The hall was black, pitch, utterly black, and Rudy groped his way blindly along it, telling himself that his nervousness came from being trapped in a house in the middle of nowhere with a deluded scholar and a charming and totally insane old geezer armed with a razor-sharp sword, a book of matches, and a can and a half of kerosene. After that stygian gloom, the dark kitchen seemed almost bright; he could make out the indistinct forms of the table, the counter; the thread-silver gleam on the hooked neck of the faucet; the pale, distinct glow of the windows by the door; the single one in the left with the broken pane.

Then he saw what was coming in through the broken pane.

He never knew how he got back to the bedroom, though later he found bruises on his body where he'd blundered against the walls in his flight. It seemed that one instant he was standing in the darkness of the tiny kitchen, seeing that hideous shape crawling through the window, and that next he was falling against the bedroom door to slam it shut, sobbing. “It's out there! It's out there!”

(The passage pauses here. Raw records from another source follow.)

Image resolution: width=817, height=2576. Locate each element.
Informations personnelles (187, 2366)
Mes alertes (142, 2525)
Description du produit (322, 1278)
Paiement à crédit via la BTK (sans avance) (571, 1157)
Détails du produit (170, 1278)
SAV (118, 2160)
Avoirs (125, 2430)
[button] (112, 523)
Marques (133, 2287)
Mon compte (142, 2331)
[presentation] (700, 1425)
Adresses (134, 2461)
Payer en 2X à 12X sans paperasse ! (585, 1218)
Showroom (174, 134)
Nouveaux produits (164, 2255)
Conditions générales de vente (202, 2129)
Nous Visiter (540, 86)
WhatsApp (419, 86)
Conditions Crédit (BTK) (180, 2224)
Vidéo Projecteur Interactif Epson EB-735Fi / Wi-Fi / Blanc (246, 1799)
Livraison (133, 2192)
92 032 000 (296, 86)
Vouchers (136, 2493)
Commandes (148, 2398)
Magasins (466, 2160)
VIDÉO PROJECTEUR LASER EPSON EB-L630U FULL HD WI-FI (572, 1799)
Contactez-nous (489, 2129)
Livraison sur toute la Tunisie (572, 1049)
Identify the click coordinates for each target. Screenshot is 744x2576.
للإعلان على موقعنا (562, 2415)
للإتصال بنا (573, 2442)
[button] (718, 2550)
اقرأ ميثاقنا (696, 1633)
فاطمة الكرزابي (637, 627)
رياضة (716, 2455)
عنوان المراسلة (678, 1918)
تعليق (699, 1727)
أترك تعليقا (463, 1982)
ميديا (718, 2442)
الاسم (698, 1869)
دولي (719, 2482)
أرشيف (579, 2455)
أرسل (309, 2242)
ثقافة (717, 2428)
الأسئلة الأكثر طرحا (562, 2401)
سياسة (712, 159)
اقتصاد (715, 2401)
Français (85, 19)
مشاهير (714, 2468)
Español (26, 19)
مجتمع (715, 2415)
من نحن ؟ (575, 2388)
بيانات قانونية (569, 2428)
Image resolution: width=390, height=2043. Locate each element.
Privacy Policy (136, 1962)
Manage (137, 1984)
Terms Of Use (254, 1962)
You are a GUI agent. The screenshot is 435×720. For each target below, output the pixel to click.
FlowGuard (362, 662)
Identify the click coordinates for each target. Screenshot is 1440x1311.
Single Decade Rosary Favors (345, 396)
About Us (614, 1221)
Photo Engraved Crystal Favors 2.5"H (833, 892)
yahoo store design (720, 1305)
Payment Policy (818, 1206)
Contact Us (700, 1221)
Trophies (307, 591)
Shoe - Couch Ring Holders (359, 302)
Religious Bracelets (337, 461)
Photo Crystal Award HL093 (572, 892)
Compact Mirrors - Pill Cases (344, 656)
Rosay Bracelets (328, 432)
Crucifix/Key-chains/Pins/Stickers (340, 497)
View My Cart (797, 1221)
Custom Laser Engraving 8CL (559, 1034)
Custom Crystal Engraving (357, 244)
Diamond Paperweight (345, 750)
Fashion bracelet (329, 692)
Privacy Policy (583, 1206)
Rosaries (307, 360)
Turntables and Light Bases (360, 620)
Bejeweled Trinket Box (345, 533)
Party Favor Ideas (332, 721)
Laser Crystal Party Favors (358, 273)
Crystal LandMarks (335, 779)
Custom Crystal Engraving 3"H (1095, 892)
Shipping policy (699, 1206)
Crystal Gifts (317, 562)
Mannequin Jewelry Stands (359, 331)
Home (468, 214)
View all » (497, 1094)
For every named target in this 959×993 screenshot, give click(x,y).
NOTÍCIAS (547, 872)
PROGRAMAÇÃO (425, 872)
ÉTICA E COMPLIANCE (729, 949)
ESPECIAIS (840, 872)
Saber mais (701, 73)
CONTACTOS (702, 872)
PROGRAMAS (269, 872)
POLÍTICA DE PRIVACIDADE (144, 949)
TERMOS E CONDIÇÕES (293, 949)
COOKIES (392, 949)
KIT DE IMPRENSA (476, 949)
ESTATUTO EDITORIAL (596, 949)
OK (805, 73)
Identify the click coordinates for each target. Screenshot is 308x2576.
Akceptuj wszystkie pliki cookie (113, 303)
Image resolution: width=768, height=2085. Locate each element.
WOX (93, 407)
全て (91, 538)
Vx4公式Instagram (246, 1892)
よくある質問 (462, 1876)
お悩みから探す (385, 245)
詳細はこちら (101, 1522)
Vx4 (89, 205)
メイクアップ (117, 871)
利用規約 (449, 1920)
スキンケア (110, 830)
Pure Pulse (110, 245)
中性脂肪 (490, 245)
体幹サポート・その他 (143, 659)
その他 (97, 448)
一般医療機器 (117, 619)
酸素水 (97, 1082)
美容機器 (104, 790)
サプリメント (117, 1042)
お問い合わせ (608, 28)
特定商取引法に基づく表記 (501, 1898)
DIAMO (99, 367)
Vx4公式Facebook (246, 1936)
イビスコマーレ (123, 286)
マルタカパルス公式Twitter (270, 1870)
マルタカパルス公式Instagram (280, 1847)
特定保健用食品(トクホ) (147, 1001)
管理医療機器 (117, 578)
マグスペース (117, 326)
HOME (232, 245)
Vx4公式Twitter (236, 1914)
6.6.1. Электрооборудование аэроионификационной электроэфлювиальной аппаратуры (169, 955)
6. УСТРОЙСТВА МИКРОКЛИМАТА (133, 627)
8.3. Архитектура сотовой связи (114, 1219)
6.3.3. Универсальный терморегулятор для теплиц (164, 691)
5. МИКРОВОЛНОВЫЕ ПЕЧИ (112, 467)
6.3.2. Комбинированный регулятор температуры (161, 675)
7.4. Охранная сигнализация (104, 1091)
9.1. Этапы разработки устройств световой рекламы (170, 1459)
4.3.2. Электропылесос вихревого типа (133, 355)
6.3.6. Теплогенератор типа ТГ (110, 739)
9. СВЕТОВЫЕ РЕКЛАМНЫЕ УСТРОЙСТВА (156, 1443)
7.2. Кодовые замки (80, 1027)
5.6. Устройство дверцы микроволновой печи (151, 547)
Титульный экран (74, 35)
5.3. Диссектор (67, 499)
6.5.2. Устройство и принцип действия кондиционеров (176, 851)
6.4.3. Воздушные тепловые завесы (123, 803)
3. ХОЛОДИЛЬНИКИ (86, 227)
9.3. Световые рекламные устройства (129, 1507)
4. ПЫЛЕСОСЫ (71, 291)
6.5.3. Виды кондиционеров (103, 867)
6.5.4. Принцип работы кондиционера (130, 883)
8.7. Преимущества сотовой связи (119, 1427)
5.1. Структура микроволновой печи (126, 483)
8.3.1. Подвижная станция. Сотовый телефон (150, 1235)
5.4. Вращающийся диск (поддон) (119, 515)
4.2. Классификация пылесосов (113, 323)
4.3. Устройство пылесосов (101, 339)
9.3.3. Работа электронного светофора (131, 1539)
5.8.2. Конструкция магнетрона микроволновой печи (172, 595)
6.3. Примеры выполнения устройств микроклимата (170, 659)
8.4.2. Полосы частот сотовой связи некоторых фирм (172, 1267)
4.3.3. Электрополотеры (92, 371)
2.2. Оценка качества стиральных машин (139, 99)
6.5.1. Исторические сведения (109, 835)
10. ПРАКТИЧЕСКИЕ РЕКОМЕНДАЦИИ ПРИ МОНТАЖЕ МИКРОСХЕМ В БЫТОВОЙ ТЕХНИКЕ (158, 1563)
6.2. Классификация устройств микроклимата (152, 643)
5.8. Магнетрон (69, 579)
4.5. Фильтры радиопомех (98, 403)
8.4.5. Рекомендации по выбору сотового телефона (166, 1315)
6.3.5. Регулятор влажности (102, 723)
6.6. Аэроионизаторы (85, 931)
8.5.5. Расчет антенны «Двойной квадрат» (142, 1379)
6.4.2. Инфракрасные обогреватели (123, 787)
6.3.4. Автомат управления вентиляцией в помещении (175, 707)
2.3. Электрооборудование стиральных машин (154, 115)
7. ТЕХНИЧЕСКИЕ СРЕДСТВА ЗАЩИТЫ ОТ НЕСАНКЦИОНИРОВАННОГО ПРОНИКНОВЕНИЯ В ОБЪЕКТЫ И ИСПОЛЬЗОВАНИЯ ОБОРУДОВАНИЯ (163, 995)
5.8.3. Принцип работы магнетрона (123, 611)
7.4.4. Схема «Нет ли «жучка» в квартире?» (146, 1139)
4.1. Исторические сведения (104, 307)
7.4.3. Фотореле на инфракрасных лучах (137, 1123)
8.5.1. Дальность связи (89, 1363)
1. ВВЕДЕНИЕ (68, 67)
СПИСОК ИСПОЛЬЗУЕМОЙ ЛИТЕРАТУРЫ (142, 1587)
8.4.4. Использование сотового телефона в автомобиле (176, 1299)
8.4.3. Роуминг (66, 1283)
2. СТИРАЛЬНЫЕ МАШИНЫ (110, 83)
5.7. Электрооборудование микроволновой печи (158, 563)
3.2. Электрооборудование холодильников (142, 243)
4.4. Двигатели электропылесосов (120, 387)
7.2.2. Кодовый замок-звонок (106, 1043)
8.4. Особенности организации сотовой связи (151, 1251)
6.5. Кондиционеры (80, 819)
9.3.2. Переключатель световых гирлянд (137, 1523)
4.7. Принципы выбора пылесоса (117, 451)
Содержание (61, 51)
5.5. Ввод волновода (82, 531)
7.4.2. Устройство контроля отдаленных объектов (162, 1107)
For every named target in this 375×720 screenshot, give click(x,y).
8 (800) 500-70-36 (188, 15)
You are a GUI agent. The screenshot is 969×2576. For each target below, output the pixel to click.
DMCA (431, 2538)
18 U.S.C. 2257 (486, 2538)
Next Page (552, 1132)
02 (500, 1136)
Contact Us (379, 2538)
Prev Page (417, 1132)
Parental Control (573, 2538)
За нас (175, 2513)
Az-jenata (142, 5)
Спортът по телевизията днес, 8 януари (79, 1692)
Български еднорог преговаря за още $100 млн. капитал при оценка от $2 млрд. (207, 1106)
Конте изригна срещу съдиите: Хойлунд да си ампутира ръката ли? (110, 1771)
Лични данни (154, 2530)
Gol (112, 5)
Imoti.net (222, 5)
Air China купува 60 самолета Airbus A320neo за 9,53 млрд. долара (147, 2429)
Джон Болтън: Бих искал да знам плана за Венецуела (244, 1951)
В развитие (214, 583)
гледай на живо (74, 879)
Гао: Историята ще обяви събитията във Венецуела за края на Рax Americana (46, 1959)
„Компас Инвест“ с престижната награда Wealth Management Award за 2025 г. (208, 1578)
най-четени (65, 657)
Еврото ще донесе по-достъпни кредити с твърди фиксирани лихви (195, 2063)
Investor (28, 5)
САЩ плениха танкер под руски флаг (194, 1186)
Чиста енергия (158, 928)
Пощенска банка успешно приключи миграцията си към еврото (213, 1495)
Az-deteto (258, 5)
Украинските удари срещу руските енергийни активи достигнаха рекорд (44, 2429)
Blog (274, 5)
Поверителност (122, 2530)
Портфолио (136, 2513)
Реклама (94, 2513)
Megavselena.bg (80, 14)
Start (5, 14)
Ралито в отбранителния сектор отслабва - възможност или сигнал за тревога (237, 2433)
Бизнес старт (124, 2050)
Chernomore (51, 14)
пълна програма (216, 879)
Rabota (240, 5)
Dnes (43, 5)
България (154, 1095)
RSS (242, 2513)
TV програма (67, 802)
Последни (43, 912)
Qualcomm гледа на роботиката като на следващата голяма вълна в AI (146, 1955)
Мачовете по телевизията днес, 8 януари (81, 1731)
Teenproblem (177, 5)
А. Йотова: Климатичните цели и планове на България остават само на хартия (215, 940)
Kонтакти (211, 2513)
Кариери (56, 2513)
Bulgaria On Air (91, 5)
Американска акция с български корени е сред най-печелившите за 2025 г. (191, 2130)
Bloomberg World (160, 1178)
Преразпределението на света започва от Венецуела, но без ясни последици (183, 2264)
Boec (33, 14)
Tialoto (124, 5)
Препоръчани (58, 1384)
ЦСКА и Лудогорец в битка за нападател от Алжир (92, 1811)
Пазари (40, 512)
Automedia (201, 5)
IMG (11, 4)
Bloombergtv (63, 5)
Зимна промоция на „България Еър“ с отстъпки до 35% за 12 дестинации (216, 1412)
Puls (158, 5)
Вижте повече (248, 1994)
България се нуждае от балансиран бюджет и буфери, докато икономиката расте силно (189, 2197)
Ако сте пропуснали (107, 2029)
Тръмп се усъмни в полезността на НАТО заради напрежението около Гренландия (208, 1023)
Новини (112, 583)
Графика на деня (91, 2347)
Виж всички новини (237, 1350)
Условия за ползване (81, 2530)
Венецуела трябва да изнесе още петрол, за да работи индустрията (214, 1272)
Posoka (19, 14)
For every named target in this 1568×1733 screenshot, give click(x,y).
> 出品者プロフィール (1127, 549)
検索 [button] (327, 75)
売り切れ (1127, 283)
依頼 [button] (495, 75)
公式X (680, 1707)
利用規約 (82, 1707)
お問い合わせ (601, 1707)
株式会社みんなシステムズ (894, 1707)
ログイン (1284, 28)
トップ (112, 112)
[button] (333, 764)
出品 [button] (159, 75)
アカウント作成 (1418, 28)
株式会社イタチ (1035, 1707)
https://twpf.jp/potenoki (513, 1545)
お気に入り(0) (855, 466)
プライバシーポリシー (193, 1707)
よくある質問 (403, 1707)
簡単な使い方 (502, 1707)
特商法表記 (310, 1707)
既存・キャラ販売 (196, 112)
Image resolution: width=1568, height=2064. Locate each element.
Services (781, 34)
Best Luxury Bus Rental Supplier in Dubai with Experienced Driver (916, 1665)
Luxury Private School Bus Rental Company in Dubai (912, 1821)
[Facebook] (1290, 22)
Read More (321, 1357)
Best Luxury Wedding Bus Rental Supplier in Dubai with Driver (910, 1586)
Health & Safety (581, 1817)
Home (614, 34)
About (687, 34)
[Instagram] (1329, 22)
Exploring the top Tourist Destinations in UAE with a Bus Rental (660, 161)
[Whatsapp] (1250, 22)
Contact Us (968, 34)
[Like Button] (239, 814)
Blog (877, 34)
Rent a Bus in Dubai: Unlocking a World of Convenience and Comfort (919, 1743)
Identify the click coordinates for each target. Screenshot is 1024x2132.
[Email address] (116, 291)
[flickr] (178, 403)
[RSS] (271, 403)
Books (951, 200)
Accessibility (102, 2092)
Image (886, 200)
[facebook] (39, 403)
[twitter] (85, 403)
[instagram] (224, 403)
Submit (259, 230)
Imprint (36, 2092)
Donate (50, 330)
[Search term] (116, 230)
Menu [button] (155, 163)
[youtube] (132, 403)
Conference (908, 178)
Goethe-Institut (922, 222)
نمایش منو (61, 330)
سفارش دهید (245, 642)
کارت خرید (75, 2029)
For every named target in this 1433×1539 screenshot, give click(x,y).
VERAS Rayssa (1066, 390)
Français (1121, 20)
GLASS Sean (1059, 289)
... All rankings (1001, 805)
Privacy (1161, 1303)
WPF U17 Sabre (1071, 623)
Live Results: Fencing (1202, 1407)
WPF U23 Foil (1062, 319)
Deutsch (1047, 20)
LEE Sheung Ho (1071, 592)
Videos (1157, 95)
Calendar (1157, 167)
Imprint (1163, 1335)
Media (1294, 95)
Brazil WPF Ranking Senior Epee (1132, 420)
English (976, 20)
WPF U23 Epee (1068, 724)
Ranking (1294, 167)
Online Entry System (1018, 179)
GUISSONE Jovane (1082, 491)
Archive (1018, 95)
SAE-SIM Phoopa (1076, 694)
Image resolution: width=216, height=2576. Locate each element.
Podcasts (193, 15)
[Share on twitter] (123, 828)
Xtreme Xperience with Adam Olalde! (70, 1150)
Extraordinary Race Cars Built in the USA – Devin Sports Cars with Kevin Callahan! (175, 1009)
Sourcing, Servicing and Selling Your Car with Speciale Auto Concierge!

Ingold, standing over him in the gloom, scarred face outlined in the misty gleam of his sword blade, said softly, “What did you expect, Rudy? Humans?”

Firelight flared. Gil had made a kind of campfire out of splintered kindling in the middle of the cement floor and was coughing in the rank smoke. Lying on the sagging mattress, Tir was staring at the darkness with eyes huge with terror, whimpering like a beaten puppy afraid to bark. Another child would have been screaming; but, whatever atavistic memories crowded his infant brain, they warned him that to cry aloud was death.

Rudy got slowly to his feet, shaking in every limb with shock. “What are we gonna do?” he whispered. “We could get out the back, make it down to the car… ”

“You think the car would start?” In the smoldery orange glare, the old man's eyes never left the door. Even as he was speaking, Rudy could see that both his hands were on the long hilt of the sword, poised to strike. “I doubt we would make it to the car in any case. And—the house limits its size.”

Rudy gulped, cold with shock, seeing that thing again, small and hideous and yet rife with unspeakable terror. “You mean—it can change its size?”

“Oh, yes.” Sword in hand, Ingold moved cat-footedly to the door. “The Dark are not material, as we understand material. They are only incompletely visible, and not always of the same—composition. I have seen them go from the size of your two hands to larger than this house in a matter of seconds.”

Rudy wiped sweating palms on his jeans, sickened with horror and totally disoriented. “But if—if they're not material,” he stammered, “what can we do? How can we fight?”